→ **Prompt**
With no edits of any kind, print each record that follows.

→ **Source material**

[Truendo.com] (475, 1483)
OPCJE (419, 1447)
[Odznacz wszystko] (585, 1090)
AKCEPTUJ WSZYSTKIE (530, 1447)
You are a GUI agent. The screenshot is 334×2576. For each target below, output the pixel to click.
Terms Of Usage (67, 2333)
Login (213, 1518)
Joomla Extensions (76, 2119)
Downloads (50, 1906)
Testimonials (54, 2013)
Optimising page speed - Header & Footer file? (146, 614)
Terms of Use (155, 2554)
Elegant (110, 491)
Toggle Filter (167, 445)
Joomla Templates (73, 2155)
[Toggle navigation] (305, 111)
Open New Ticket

→ **Expected output**
[Truendo.com] (475, 1483)
OPCJE (419, 1447)
[Odznacz wszystko] (585, 1090)
AKCEPTUJ WSZYSTKIE (530, 1447)
You are a GUI agent. The screenshot is 334×2576. For each target below, output the pixel to click.
Terms Of Usage (67, 2333)
Login (213, 1518)
Joomla Extensions (76, 2119)
Downloads (50, 1906)
Testimonials (54, 2013)
Optimising page speed - Header & Footer file? (146, 614)
Terms of Use (155, 2554)
Elegant (110, 491)
Toggle Filter (167, 445)
Joomla Templates (73, 2155)
[Toggle navigation] (305, 111)
Open New Ticket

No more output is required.